I would start by saying immediately my background in statistics is extremely basic (even though I'm working on it) and for some work-related reason I have to handle quite big gam
models that have both smoothed factors as well as categorical factors. The gam regression is performed in R on a data set that has about 50,000 rows.
My goal is to identify outliers since we have about 50,000 new data points every day and it's impossible to identify outliers manually.
I can't switch to a different model, so I can't consider suggestions pointing to different solutions. Now, my question is simple: how can I identify outliers? This is for sure a huge topic, even though I recently came across Cook's distance and influence.gam
that seem to point me to the right direction.

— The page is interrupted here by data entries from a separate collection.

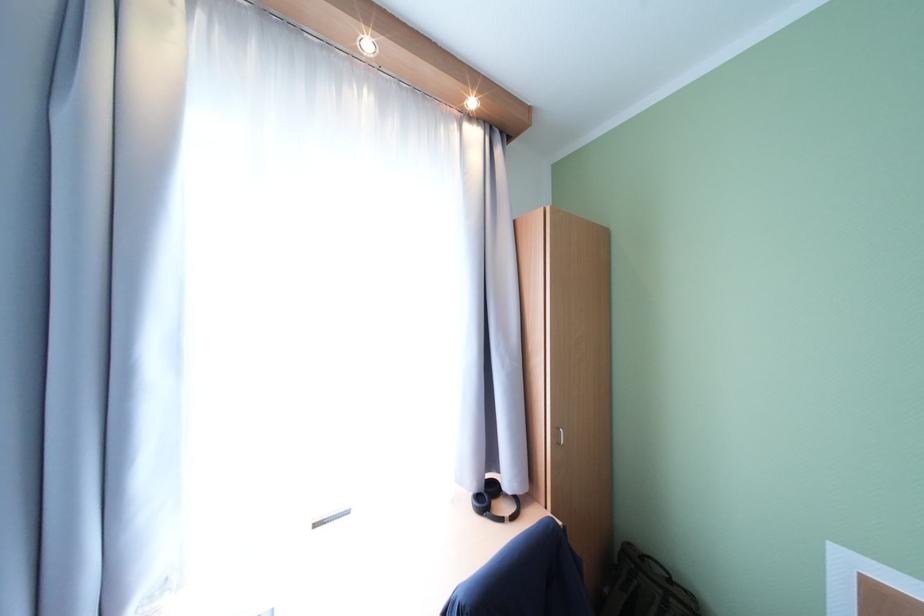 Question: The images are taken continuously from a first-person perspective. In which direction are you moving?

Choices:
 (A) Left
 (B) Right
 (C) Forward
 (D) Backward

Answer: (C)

I read this useful post: Remove data points with too much leverage on gam fit as well as https://stats.stackexchange.com/questions/22161/how-to-read-cooks-distance-plots/22171#22171 Now, my real question is: given a fitted gam model, can I anyhow rely on cooks.distance(fit) and on influence.gam(fit) in order to spot outliers?
Let's say we have:
library(mgcv)
set.seed(11)
x1 = c(100, rnorm(100,5,1))
x2 = c(runif(100,0,100),300)
y = x1 * x2 * rnorm(101, 50,5)
d1 = data.frame(y,x1,x2)
mod1 = gam(y ~ s(x1) + s(x2), data = d1)
inf1 = influence.gam(mod1)
hist(inf1)
hist(cooks.distance(mod1))
Can I consider those data points with a value > 0.2 at least data points that require further investigation? And what about those values with a cooks distance >= 60 ?
Thank you.